One Night in February with Little Comets - XOYO, London - - Soundblab

One Night in February with Little Comets - XOYO, London

by Mark Young Rating: Release Date:

It feels like forever ago that cheeky chappy Geordie clan Little Comets first arrived on the scene. However, they only released their debut album, In Search of Little Comets, a couple of weeks ago. The band were at one of London's trendiest new venues, XOYO, on Tuesday February 15 as part of an extensive nationwide tour to promote it.

The two year gap between the band's first single and the album release is apparently down to a frustrating relationship with record label Columbia, with which the band have since parted ways. On tonight's evidence, their woes seem behind them. The band all but packed out the venue with an early 20-something crowd who received them with raptures.

To call them a poor man's Vampire Weekend seems a little harsh. So too does lumping them into the same group as excruciatingly irritating outfits like The Hoosiers or The Wombats. In truth, they're probably both but they are certainly of a higher quality than the latter two, even if their music isn't a million miles away. Nevertheless, though guiltily maybe, it's actually not too hard to get drawn into the band as they play out their tight, bouncey little sunshine indie tunes with chirpy picked guitar melodies and regular helpings of, "Oh, oh, oh! Ey, ey, ey!" fillers delivered in short, shrill and pronounciated fashion from the frontman.

The band are at their most interesting when they indulge in four-way harmonies, which they do at regular intervals, and when they utilise the arsenal of percussion hanging across a washing line above their heads, consisting of a half-moon tambourine and a large beaded maraca supplemented by what looked suspiciously like a pizza baking tray and a saucepan.

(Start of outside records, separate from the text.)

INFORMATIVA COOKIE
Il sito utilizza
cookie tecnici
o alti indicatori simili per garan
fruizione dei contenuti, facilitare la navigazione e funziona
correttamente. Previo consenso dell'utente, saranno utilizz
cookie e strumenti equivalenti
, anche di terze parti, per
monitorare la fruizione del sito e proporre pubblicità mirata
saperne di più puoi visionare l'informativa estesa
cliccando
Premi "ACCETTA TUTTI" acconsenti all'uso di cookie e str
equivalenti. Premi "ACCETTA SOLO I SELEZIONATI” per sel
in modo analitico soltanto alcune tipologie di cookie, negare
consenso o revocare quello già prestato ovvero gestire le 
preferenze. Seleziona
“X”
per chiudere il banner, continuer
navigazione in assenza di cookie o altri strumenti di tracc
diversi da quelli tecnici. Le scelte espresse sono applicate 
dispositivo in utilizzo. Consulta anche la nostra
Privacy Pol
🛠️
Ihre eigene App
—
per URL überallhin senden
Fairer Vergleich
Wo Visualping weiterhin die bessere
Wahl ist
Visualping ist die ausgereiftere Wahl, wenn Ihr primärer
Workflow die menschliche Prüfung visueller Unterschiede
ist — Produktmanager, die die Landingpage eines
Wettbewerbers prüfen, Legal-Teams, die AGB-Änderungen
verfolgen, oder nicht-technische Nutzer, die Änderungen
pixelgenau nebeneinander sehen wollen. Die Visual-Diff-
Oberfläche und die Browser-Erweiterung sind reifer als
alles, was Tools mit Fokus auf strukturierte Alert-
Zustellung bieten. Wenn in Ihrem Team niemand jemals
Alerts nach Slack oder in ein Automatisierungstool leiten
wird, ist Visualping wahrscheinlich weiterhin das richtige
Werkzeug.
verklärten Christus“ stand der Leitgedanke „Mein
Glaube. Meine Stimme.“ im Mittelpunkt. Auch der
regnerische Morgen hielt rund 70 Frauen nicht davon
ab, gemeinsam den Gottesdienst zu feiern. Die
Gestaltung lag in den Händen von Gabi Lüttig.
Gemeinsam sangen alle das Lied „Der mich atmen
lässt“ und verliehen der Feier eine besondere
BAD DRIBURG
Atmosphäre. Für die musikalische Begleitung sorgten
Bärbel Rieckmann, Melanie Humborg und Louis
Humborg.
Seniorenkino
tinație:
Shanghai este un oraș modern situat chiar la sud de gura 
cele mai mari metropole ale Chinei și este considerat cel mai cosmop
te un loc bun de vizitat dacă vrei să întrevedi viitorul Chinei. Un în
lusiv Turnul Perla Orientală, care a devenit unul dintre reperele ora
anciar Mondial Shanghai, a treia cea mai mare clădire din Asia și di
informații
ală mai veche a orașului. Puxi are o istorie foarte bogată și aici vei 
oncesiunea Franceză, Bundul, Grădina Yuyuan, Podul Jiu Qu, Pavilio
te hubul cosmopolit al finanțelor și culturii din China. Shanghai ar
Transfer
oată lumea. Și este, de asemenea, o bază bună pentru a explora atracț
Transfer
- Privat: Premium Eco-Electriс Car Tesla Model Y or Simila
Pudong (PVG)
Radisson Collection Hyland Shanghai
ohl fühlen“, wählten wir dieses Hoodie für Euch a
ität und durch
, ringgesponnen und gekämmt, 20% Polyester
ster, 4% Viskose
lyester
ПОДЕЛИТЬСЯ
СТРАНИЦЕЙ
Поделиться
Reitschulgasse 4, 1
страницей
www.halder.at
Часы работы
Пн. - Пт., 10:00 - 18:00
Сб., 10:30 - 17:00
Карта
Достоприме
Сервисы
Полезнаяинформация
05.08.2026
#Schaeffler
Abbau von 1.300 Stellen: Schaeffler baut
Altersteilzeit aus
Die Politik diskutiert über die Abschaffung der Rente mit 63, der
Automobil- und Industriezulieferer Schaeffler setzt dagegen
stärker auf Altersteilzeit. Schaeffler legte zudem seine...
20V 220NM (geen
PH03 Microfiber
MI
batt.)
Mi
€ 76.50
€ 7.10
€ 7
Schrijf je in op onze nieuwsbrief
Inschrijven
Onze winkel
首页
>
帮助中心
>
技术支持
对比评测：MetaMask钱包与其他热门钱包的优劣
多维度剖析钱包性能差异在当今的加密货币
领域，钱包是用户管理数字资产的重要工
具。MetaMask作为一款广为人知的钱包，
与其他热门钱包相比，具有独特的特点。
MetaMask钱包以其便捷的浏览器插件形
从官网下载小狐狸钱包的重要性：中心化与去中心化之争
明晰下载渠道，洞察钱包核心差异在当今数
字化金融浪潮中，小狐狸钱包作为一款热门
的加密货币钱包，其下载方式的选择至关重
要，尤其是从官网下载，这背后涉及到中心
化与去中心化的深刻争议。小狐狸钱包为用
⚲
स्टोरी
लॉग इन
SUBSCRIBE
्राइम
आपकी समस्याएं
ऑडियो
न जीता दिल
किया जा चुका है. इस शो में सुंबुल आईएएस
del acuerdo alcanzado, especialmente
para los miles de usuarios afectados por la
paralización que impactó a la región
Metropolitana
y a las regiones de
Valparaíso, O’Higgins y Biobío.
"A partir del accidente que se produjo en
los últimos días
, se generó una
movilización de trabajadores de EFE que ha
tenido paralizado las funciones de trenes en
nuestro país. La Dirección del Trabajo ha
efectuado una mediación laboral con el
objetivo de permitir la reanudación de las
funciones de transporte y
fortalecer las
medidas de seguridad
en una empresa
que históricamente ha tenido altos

Unfortunately, though, bar a couple of numbers - most notably new single 'Joanna' and first release 'One Night In October' - the songs just aren't that memorable. Most of them begin quite promisingly but they don't tend to go very far and it's often difficult to differentiate from one to the next. Also, the main vocal can begin to grate slightly after a while. In fact, though the crowd were in the main appreciative throughout, giving hearty applause after each number, it wasn't until penultimate song 'One Night in October' that tail feathers really began to shake outside of the first few rows.

The boys are likeable in themselves, perhaps because there's not a hint of pretension about them. They are humble in that softly spoken, dry, nice guy fashion that Tynesiders seem uniquely able to propagate. They thanked the audience - "It's nice for you to come and watch us because there's usually a band on after as a rule" ( I paraphrase) - and span a vaguely entertaining yarn about a scampish little mate that had been arrested a couple of nights previously for a frolicsome robbery of a gym back home. Visually, it's refreshing to see a new indie band turn up in shabby old jumpers with unkempt hair, as the front three did, rather than the now customary Shoreditch school of uber-cool eclectic attire (read 'douchebag chic'). However, adorned in a basketball shirt and beanie skull-cap, the drummer looked like he'd fit in better on stage with Limp Bizkit than the other Little Comets.

All in all, though, it's probably not worth wagering they'll still be about doing the same thing in five years time, Little Comets are likely to entertain a lot of people in the short term with their clean-cut, radio friendly indie pop and the amiable way they deliver it. And they're just about good enough to get away with it for a while.